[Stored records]

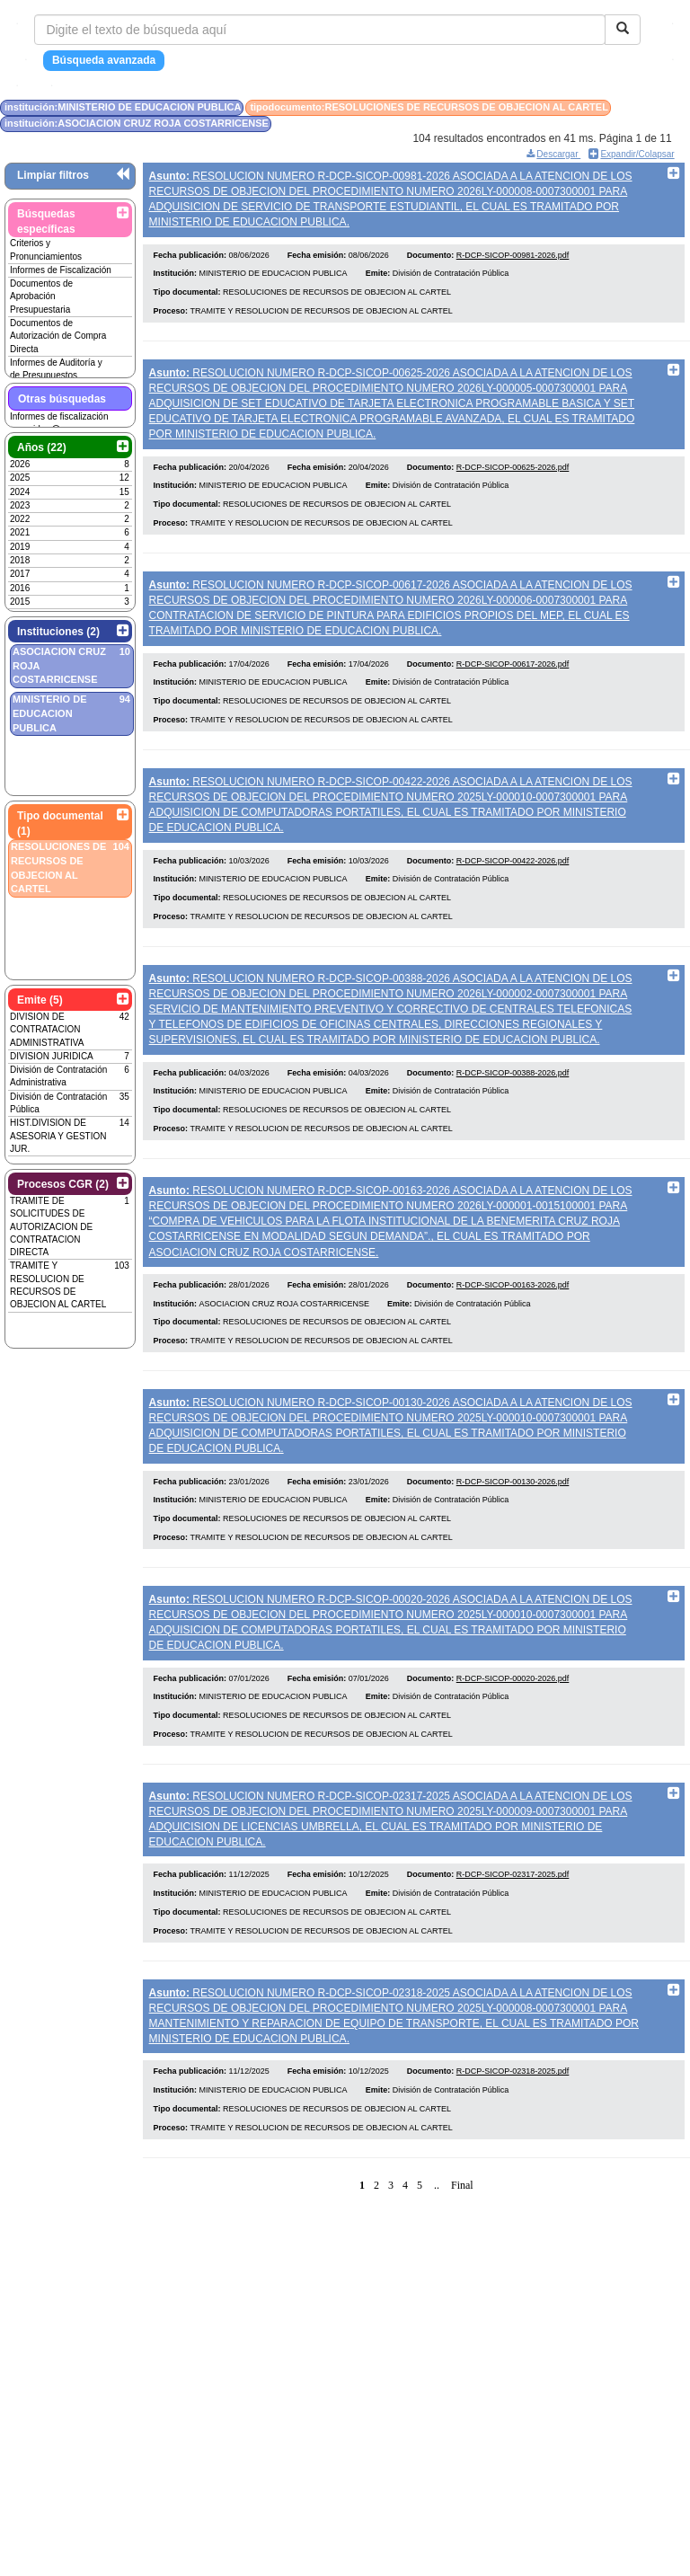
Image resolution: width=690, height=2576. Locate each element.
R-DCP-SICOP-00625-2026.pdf (513, 480)
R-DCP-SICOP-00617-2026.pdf (513, 683)
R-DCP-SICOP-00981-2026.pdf (513, 261)
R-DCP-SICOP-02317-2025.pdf (513, 1936)
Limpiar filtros (53, 175)
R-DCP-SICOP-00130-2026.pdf (513, 1529)
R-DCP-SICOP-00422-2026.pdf (513, 886)
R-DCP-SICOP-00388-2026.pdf (513, 1106)
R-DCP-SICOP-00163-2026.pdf (513, 1326)
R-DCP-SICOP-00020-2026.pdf (513, 1732)
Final (462, 2254)
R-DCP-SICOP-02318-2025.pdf (513, 2140)
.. (436, 2254)
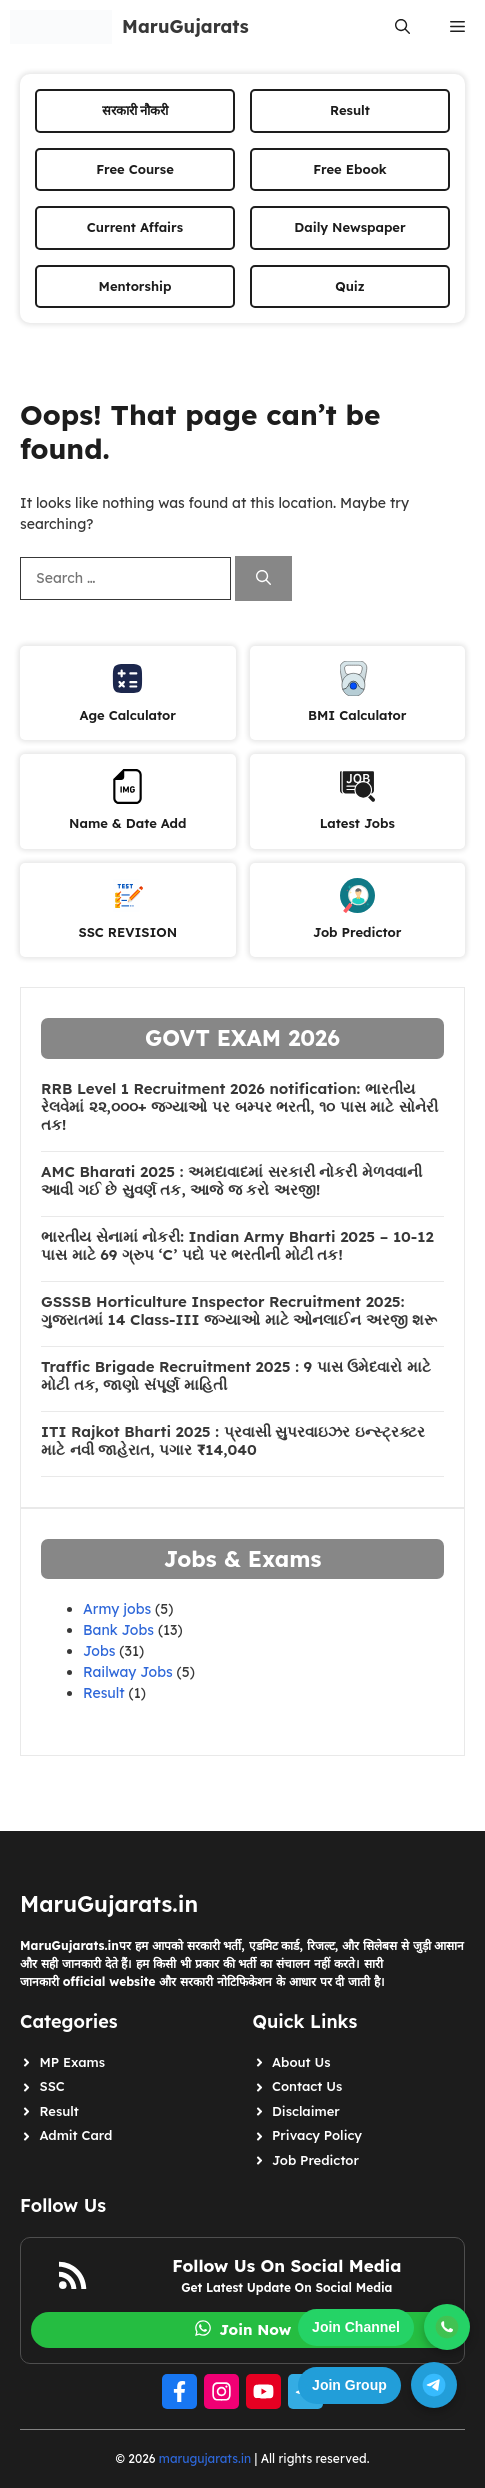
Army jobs (117, 1609)
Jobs (99, 1651)
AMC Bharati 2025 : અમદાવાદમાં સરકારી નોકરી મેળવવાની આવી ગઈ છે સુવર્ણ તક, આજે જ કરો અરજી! (231, 1181)
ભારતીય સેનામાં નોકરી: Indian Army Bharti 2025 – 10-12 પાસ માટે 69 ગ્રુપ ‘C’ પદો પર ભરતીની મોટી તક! (237, 1246)
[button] (402, 27)
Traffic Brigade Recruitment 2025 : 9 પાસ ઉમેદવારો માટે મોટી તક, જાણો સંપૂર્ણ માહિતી (236, 1376)
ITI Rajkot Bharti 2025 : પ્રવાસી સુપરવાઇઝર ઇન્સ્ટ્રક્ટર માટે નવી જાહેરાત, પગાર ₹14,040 (233, 1441)
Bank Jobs (118, 1630)
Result (104, 1693)
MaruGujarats (185, 26)
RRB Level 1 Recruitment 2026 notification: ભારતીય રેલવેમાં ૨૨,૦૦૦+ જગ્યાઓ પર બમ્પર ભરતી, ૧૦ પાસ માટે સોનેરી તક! (239, 1107)
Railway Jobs (128, 1672)
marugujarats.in (205, 2458)
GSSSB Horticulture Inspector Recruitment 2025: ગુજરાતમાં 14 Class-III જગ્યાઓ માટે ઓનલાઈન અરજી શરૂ (239, 1311)
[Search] (263, 578)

• Work instruction
Say the number of lines above that include "Army", and only that.

• Response box
2